Lavar roupa era um trabalho cansativo, especialmente as roupas de vestir (calças, camisas, vestidos, saias, anáguas, fraldas), que tinha que lavar em casa, com a água retirada do poço – porque era limpa, sem o amarelado da água do rio. Além do trabalho em si, tirar a água lá do fundo do poço puxando balde a balde, com braços cada vez mais cansados, era dificultoso. As roupas mais pesadas (redes, lençóis, cobertas, toalhas e algum tapete), essas ela lavava no rio, onde a abundância de água lhe facilitava o serviço. Assim, às terças-feiras via-se, cedinho, Benvinda sair de casa com uma bacia de alumínio grande, cheia de roupas, sobre a rodilha na cabeça bordada de cãs pelo tempo. Na beira do rio se ajeitava sobre uma tábua grossa de madeira pesada, que ficava presa sobre umas pedras, e se dava ao serviço – quase sempre acompanhada por outras mulheres...

Lavava as roupas com sabão-de-soda, espumoso, que ela mesma fazia em casa – à moda dos fenícios, inventado muito antes de Cristo; embora houvesse os que não queriam suas roupas lavadas com sabão-de-soda, então lhe forneciam “sabão-de-barra”, industrializado, vindo de fora, comprado no armazém: era um luxo exibido pelos que podiam. Na beira do rio, o mesmo ritual: ensaboava, esfregava, batia na tábua para tirar o primeiro sabão, ensaboava novamente e estendia as peças sobre a relva verde, viçosa, para quarar ao sol, para recuperar as cores e a brancura dos tecidos. Formava-se então, um colorido bonito, de muitas cores, que se via de longe, emoldurando as lavadeiras assentadas sobre as tábuas de lavar e o rio; depois enxaguava tudo, e deixava a secar ali mesmo, porque, molhadas, não tinha força para leva-las até sua casa ...

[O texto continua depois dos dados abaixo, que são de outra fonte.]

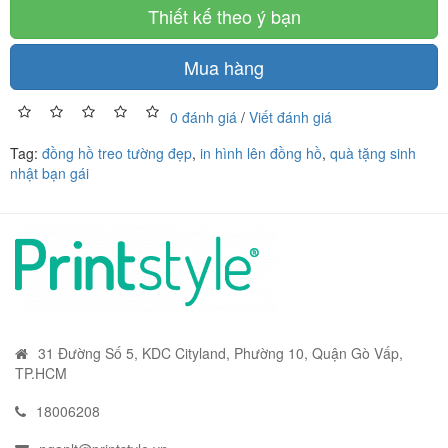
Thiết kế theo ý bạn
Mua hàng
0 đánh giá
/
Viết đánh giá
Tag:
đồng hồ treo tường đẹp
,
in hình lên đồng hồ
,
quà tặng sinh
nhật bạn gái
31 Đường Số 5, KDC Cityland, Phường 10, Quận Gò Vấp,
TP.HCM
18006208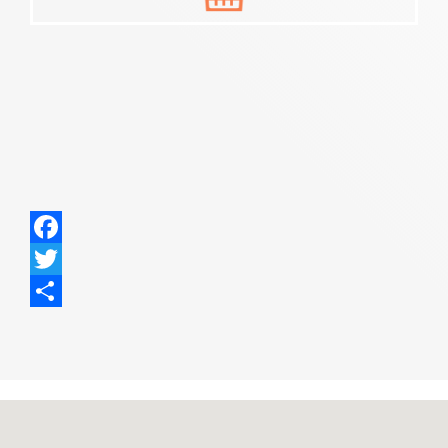
Facebook
Twitter
Share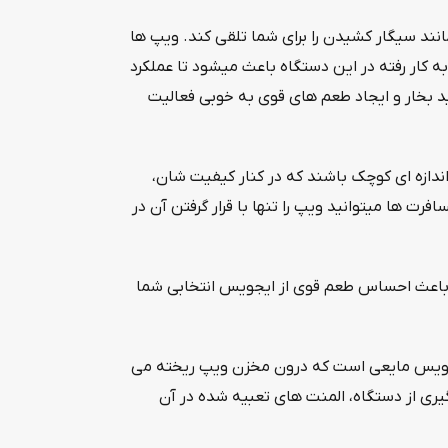
ند سیگار کشیدن را برای شما تلقی کند. ویپ ها
کار رفته در این دستگاه باعث میشود تا عملکرد
 بخار و ایجاد طعم های قوی به خوبی فعالیت
اندازه ای کوچک باشند که در کنار کیفیت شان،
ت ها میتوانید ویپ را تنها با قرار گرفتن آن در
ه باعث احساس طعم قوی از ایجویس انتخابی شما
 ایجویس مایعی است که درون مخزن ویپ ریخته می
 هر بار کام گیری از دستگاه، المنت های تعبیه شده در آن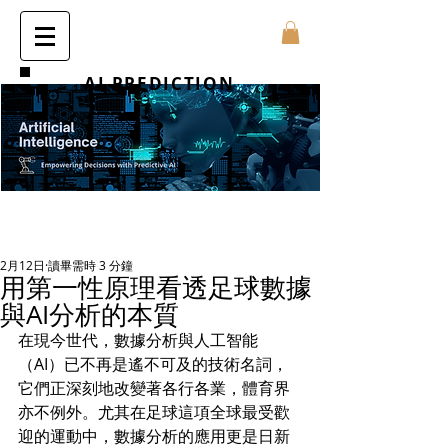
AI PREDICTION
2月12日
讀畢需時 3 分鐘
用第一性原理看透足球數據
與AI分析的本質
在現今世代，數據分析與人工智能
（AI）已不再是遙不可及的技術名詞，
它們正深刻地改變著各行各業，體育界
亦不例外。尤其在足球這項全球最受歡
迎的運動中，數據分析的應用更是日新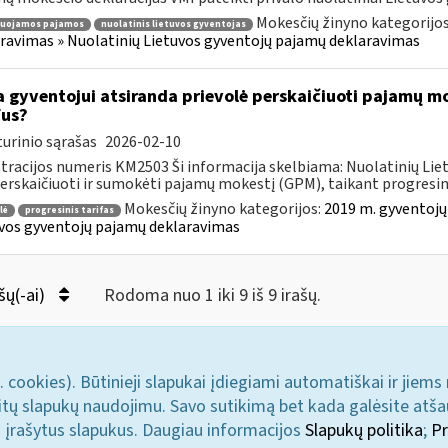
Mokesčių žinyno kategorijo
ruojamos pajamos
nuolatinis lietuvos gyventojas
ravimas » Nuolatinių Lietuvos gyventojų pajamų deklaravimas
 gyventojui atsiranda prievolė perskaičiuoti pajamų mo
fus?
urinio sąrašas
2026-02-10
tracijos numeris KM2503 Ši informacija skelbiama: Nuolatinių Li
perskaičiuoti ir sumokėti pajamų mokestį (GPM), taikant progresini
Mokesčių žinyno kategorijos:
2019 m. gyventojų
lė
progresinis tarifas
vos gyventojų pajamų deklaravimas
šų(-ai)
Rodoma nuo 1 iki 9 iš 9 irašų.
. cookies). Būtinieji slapukai įdiegiami automatiškai ir jiems
u kitų slapukų naudojimu. Savo sutikimą bet kada galėsite atš
i įrašytus slapukus. Daugiau informacijos
Slapukų politika
;
Pr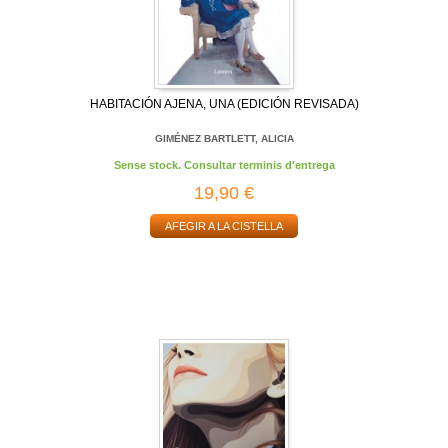
HABITACIÓN AJENA, UNA (EDICIÓN REVISADA)
GIMÉNEZ BARTLETT, ALICIA
Sense stock. Consultar terminis d'entrega
19,90 €
AFEGIR A LA CISTELLA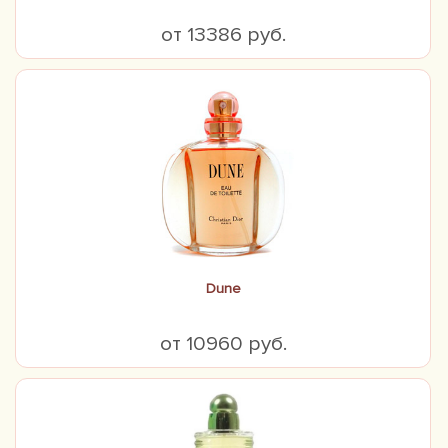
от 13386 руб.
Dune
от 10960 руб.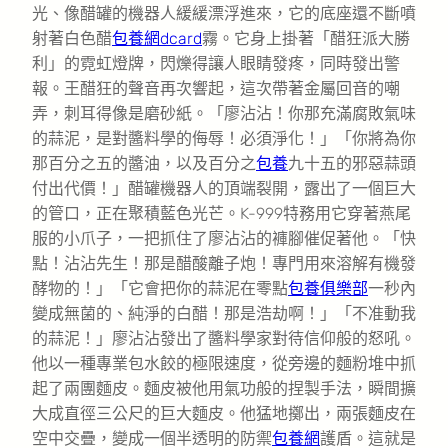
光、像醋罐的機器人緩緩漂浮進來，它的底座還不斷噴
射著白色醋
包養網dcard
霧。它身上掛著「醋狂派大勝
利」的霓虹燈牌，閃爍得讓人眼睛發疼，同時發出警
報。王醋狂的聲音再次響起，這次帶著金屬回音的嘲
弄，刺耳得像是磨砂紙。「廖沾沾！你那充滿腐敗氣味
的蒜泥，是對醬料學的侮辱！必須淨化！」「你將為你
那百分之五的醬油，以及百分之
包養
九十五的邪惡蒜頭
付出代價！」醋罐機器人的頂端裂開，露出了一個巨大
的管口，正在聚積藍色光芒。K-999特務用它穿著燕尾
服的小爪子，一把抓住了廖沾沾的褲腳催促著他。「快
點！沾沾先生！那是醋酸離子炮！專門用來溶解有機發
酵物的！」「它會把你的蒜泥在零點
包養俱樂部
一秒內
變成無菌的、純淨的白醋！那是浩劫啊！」「不准動我
的蒜泥！」廖沾沾發出了醬料學家對待信仰般的怒吼。
他以一種專業包水餃的極限速度，從旁邊的麵粉堆中抓
起了兩團麵皮。麵皮被他用氣功般的捏製手法，瞬間擴
大成直徑三公尺的巨大麵皮。他猛地擲出，兩張麵皮在
空中交疊，變成一個半透明的防禦
包養網
護盾。這就是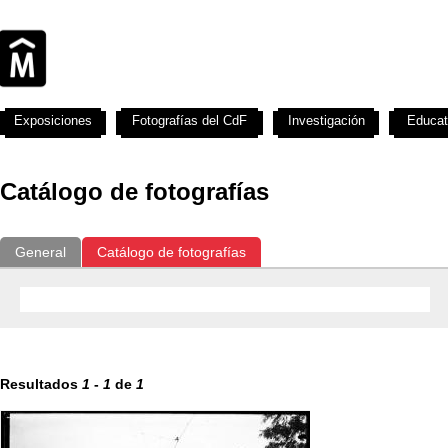
Exposiciones
Fotografías del CdF
Investigación
Educat
Catálogo de fotografías
General
Catálogo de fotografías
Resultados
1
-
1
de
1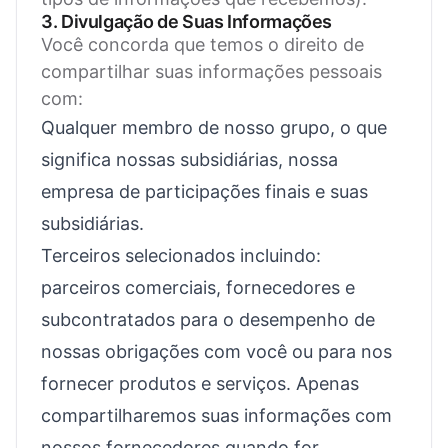
3. Divulgação de Suas Informações
Você concorda que temos o direito de
compartilhar suas informações pessoais
com:
Qualquer membro de nosso grupo, o que
significa nossas subsidiárias, nossa
empresa de participações finais e suas
subsidiárias.
Terceiros selecionados incluindo:
parceiros comerciais, fornecedores e
subcontratados para o desempenho de
nossas obrigações com você ou para nos
fornecer produtos e serviços. Apenas
compartilharemos suas informações com
nossos fornecedores quando for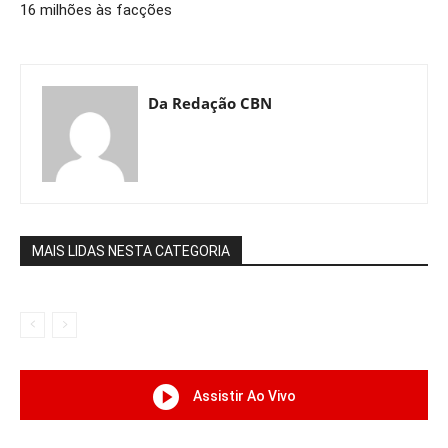
16 milhões às facções
Da Redação CBN
MAIS LIDAS NESTA CATEGORIA
Assistir Ao Vivo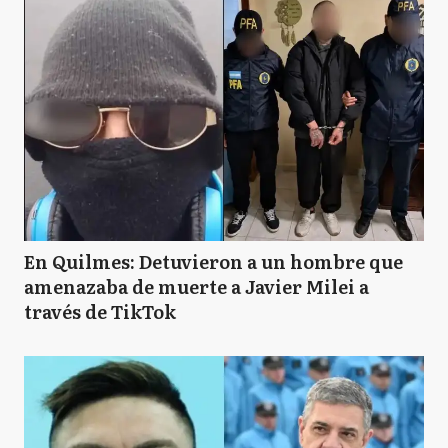
En Quilmes: Detuvieron a un hombre que
amenazaba de muerte a Javier Milei a
través de TikTok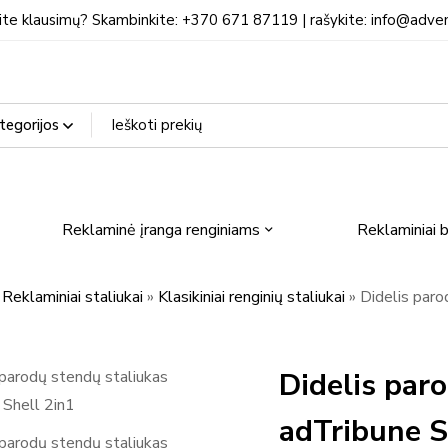
ite klausimų? Skambinkite: +370 671 87119 | rašykite: info@adven
Reklaminė įranga renginiams
Reklaminiai b
»
Reklaminiai staliukai
»
Klasikiniai renginių staliukai
»
Didelis paro
Didelis par
adTribune S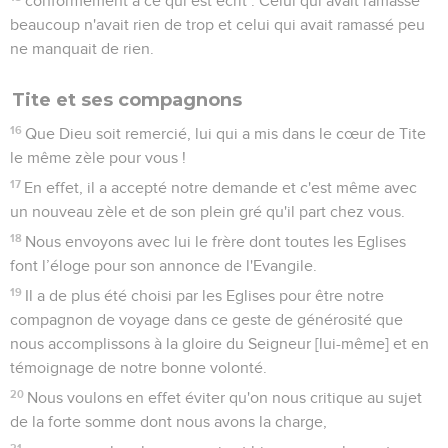
conformément à ce qui est écrit : Celui qui avait ramassé
beaucoup n'avait rien de trop et celui qui avait ramassé peu
ne manquait de rien.
Tite et ses compagnons
16
Que Dieu soit remercié, lui qui a mis dans le cœur de Tite
le même zèle pour vous !
17
En effet, il a accepté notre demande et c'est même avec
un nouveau zèle et de son plein gré qu'il part chez vous.
18
Nous envoyons avec lui le frère dont toutes les Eglises
font l’éloge pour son annonce de l'Evangile.
19
Il a de plus été choisi par les Eglises pour être notre
compagnon de voyage dans ce geste de générosité que
nous accomplissons à la gloire du Seigneur [lui-même] et en
témoignage de notre bonne volonté.
20
Nous voulons en effet éviter qu'on nous critique au sujet
de la forte somme dont nous avons la charge,
21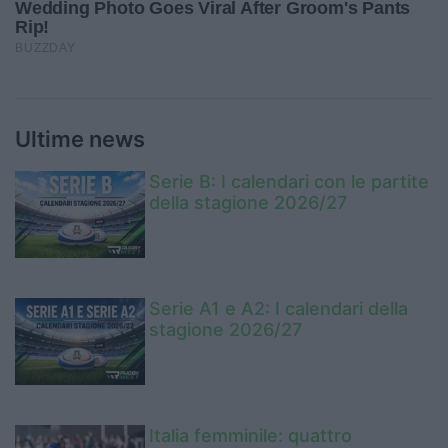
Ultime news
Serie B: I calendari con le partite
della stagione 2026/27
Serie A1 e A2: I calendari della
stagione 2026/27
Italia femminile: quattro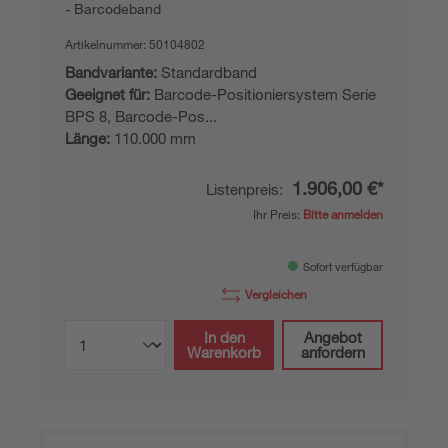
Barcodeband
Artikelnummer:
50104802
Bandvariante:
Standardband
Geeignet für:
Barcode-Positioniersystem Serie
BPS 8, Barcode-Pos...
Länge:
110.000 mm
1.906,00 €*
Listenpreis:
Ihr Preis:
Bitte anmelden
Sofort verfügbar
Vergleichen
In den
Angebot
Warenkorb
anfordern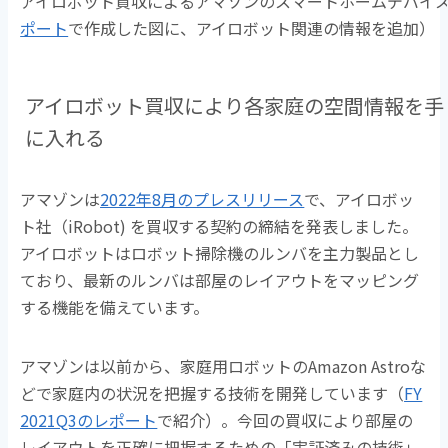
アイロボット買収によるアマゾンのスマートホームデバイ
ポート
で作成した図に、アイロボット関連の情報を追加）
アイロボット買収により各家庭の空間情報を手
に入れる
アマゾンは
2022年8月のプレスリリース
で、アイロボッ
ト社（iRobot) を買収する契約の締結を発表しました。
アイロボットはロボット掃除機のルンバを主力製品とし
ており、最新のルンバは部屋のレイアウトをマッピング
する機能を備えています。
アマゾンは以前から、家庭用ロボットのAmazon Astroな
どで家庭内の状況を把握する技術を開発しています（
FY
2021Q3のレポート
で紹介）。今回の買収により部屋の
レイアウトを正確に把握するための「実証済みの技術」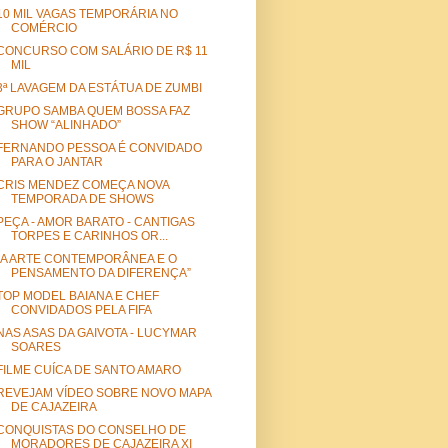
10 MIL VAGAS TEMPORÁRIA NO
COMÉRCIO
CONCURSO COM SALÁRIO DE R$ 11
MIL
3ª LAVAGEM DA ESTÁTUA DE ZUMBI
GRUPO SAMBA QUEM BOSSA FAZ
SHOW “ALINHADO”
FERNANDO PESSOA É CONVIDADO
PARA O JANTAR
CRIS MENDEZ COMEÇA NOVA
TEMPORADA DE SHOWS
PEÇA - AMOR BARATO - CANTIGAS
TORPES E CARINHOS OR...
“A ARTE CONTEMPORÂNEA E O
PENSAMENTO DA DIFERENÇA”
TOP MODEL BAIANA E CHEF
CONVIDADOS PELA FIFA
NAS ASAS DA GAIVOTA - LUCYMAR
SOARES
FILME CUÍCA DE SANTO AMARO
REVEJAM VÍDEO SOBRE NOVO MAPA
DE CAJAZEIRA
CONQUISTAS DO CONSELHO DE
MORADORES DE CAJAZEIRA XI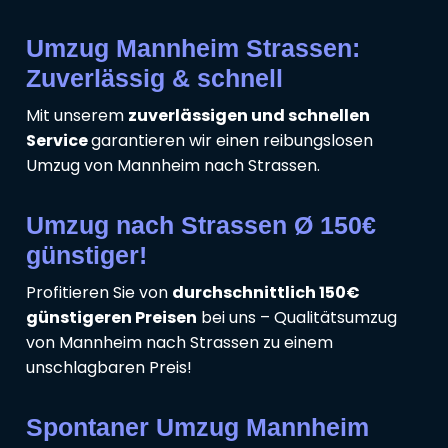
Umzug Mannheim Strassen:
Zuverlässig & schnell
Mit unserem
zuverlässigen und schnellen
Service
garantieren wir einen reibungslosen
Umzug von Mannheim nach Strassen.
Umzug nach Strassen Ø 150€
günstiger!
Profitieren Sie von
durchschnittlich 150€
günstigeren Preisen
bei uns – Qualitätsumzug
von Mannheim nach Strassen zu einem
unschlagbaren Preis!
Spontaner Umzug Mannheim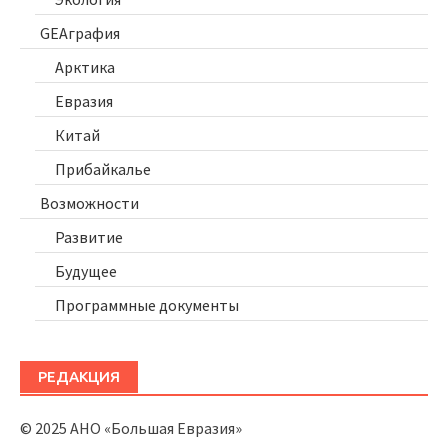
GEAграфия
Арктика
Евразия
Китай
Прибайкалье
Возможности
Развитие
Будущее
Программные документы
РЕДАКЦИЯ
© 2025 АНО «Большая Евразия»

Benvinda chegava em casa, e ia terminar de fazer o de comer: temperar o feijão que deixara na panela de ferro no fogão de lenha, fazer o arroz e passar dois bifes grandes na frigideira: para si e para Ananias. Comia, lavava as vasilhas todas; então, dava-se a um descanso reparador, um cochilo breve na preguiçosa que ficava na varanda, que dava pro quintal. Acordava descansada. Avivava as brasas do fogão, punha lenha de murici e passava um café; que tomava satisfeita com Ananias. Depois é que enchia o pesado ferro de passar com as brasas mais graúdas, e passava as roupas até tudo estar conforme o necessário, para entrega-las nas casas.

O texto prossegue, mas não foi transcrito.